(Extracted page text data)
..........

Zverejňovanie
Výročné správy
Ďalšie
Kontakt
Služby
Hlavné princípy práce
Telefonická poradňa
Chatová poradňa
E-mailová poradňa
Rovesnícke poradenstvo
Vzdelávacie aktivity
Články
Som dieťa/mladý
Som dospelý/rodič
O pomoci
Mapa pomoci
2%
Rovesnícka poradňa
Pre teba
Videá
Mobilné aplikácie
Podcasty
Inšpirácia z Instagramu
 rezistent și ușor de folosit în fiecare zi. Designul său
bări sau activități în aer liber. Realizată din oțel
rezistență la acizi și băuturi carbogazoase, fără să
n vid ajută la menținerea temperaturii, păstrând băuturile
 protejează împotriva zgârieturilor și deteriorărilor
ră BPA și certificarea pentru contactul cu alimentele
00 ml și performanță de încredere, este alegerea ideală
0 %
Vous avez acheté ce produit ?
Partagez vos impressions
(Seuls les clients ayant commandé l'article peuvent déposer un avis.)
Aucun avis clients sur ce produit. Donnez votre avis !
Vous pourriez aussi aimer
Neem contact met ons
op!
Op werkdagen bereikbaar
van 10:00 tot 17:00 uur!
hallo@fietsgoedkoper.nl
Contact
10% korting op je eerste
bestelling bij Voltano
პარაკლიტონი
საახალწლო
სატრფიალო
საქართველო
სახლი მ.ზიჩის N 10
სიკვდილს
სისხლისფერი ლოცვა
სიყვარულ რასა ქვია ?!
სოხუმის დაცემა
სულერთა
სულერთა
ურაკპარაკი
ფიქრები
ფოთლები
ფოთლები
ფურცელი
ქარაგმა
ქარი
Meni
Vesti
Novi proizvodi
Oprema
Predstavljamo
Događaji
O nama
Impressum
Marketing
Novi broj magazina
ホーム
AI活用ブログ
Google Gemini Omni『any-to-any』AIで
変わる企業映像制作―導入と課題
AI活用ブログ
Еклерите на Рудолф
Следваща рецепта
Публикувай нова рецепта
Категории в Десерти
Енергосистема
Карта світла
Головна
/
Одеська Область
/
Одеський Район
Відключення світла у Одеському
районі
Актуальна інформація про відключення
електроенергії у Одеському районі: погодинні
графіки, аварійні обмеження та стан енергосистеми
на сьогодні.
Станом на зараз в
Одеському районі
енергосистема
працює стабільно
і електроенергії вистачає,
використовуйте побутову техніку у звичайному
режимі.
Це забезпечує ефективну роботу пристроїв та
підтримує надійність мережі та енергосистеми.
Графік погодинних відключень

..........

All lines above that contain the word "clients" are to be copied.

(Seuls les clients ayant commandé l'article peuvent déposer un avis.)
Aucun avis clients sur ce produit. Donnez votre avis !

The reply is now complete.